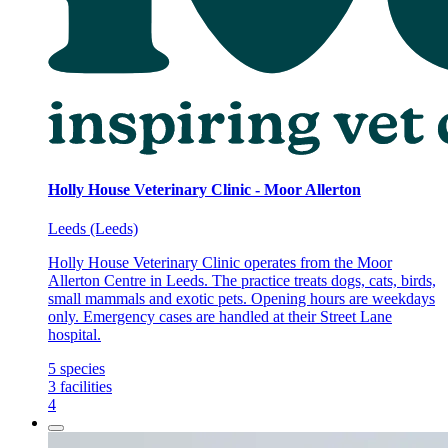
Holly House Veterinary Clinic - Moor Allerton
Leeds (Leeds)
Holly House Veterinary Clinic operates from the Moor
Allerton Centre in Leeds. The practice treats dogs, cats, birds,
small mammals and exotic pets. Opening hours are weekdays
only. Emergency cases are handled at their Street Lane
hospital.
5
species
3
facilities
4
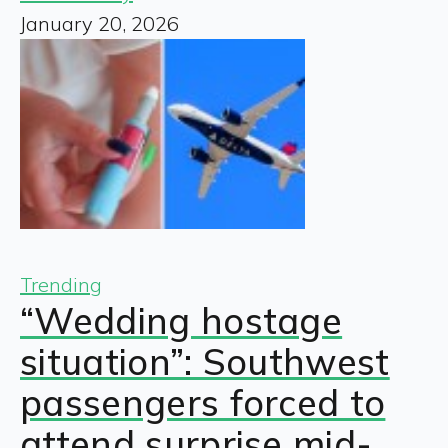
January 20, 2026
Trending
“Wedding hostage
situation”: Southwest
passengers forced to
attend surprise mid-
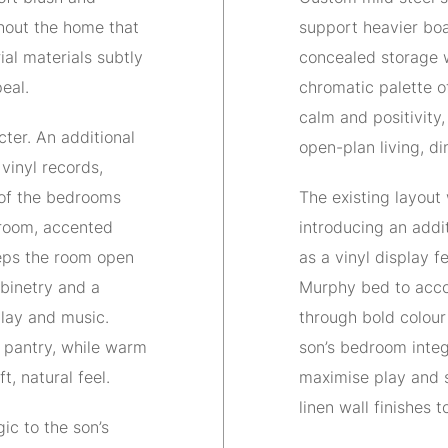
hout the home that
support heavier boa
ial materials subtly
concealed storage w
eal.
chromatic palette o
calm and positivity
ter. An additional
open-plan living, d
 vinyl records,
 of the bedrooms
The existing layout
 room, accented
introducing an addi
eps the room open
as a vinyl display 
abinetry and a
Murphy bed to acco
lay and music.
through bold colour
e pantry, while warm
son’s bedroom inte
t, natural feel.
maximise play and s
linen wall finishes t
ic to the son’s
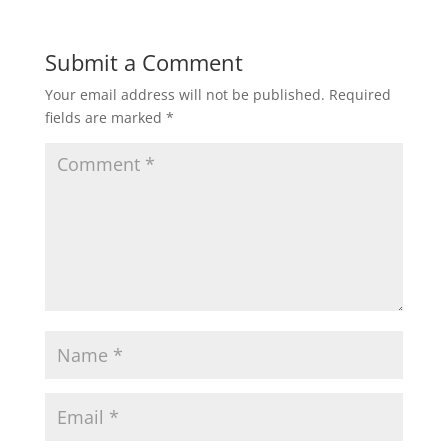
Submit a Comment
Your email address will not be published.
Required
fields are marked
*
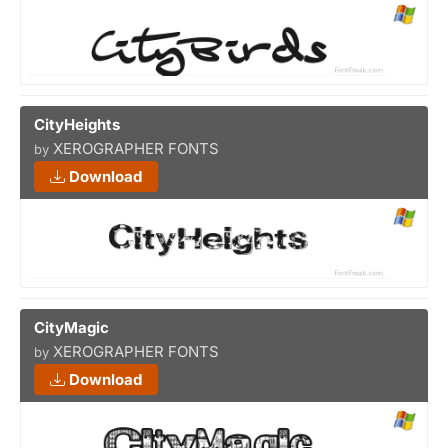
CityHeights
XEROGRAPHER FONTS
by
Download
CityMagic
XEROGRAPHER FONTS
by
Download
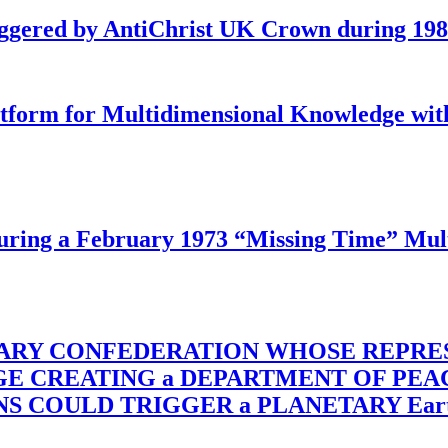
iggered by AntiChrist UK Crown during 19
latform for Multidimensional Knowledge w
ing a February 1973 “Missing Time” Multi
TARY CONFEDERATION WHOSE REPRE
RGE CREATING a DEPARTMENT OF PE
OULD TRIGGER a PLANETARY Earth Axis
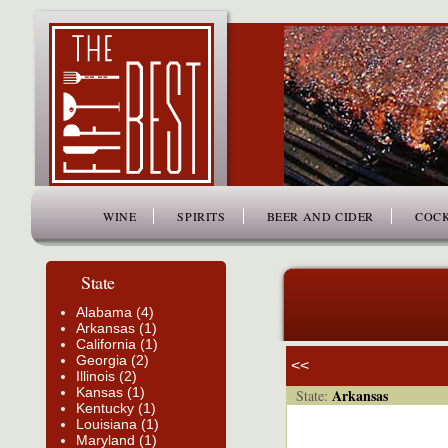
www.thefiftybest.com
WINE
SPIRITS
BEER AND CIDER
COCK
State
Alabama (4)
Arkansas (1)
California (1)
Georgia (2)
<<
Illinois (2)
Kansas (1)
Arkansas
State:
Kentucky (1)
Louisiana (1)
Maryland (1)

***

__Exercise description__. Each entry should be repeated exactly as it appears; the pictures stay out.

__Answer for this exercise__.
Holly House Veterinary Clinic - Moor Allerton
Leeds (Leeds)
Holly House Veterinary Clinic operates from the Moor
Allerton Centre in Leeds. The practice treats dogs, cats, birds,
small mammals and exotic pets. Opening hours are weekdays
only. Emergency cases are handled at their Street Lane
hospital.
5
species
3
facilities
4
January 20, 2026
Trending
“Wedding hostage
situation”: Southwest
passengers forced to
attend surprise mid-
hout the home that
support heavier boa
ial materials subtly
concealed storage w
eal.
chromatic palette o
calm and positivity
ter. An additional
open-plan living, d
 vinyl records,
 of the bedrooms
The existing layout
 room, accented
introducing an addi
eps the room open
as a vinyl display 
abinetry and a
Murphy bed to acco
lay and music.
through bold colour
e pantry, while warm
son’s bedroom inte
t, natural feel.
maximise play and s
linen wall finishes t
ic to the son’s
Submit a Comment
Your email address will not be published.
Required
fields are marked
*
CityHeights
XEROGRAPHER FONTS
by
Download
CityMagic
XEROGRAPHER FONTS
by
Download
iggered by AntiChrist UK Crown during 19
latform for Multidimensional Knowledge w
ing a February 1973 “Missing Time” Multi
TARY CONFEDERATION WHOSE REPRE
RGE CREATING a DEPARTMENT OF PE
OULD TRIGGER a PLANETARY Earth Axis
www.thefiftybest.com
WINE
SPIRITS
BEER AND CIDER
COCK
State
Alabama (4)
Arkansas (1)
California (1)
Georgia (2)
<<
Illinois (2)
Kansas (1)
Arkansas
State:
Kentucky (1)
Louisiana (1)
Maryland (1)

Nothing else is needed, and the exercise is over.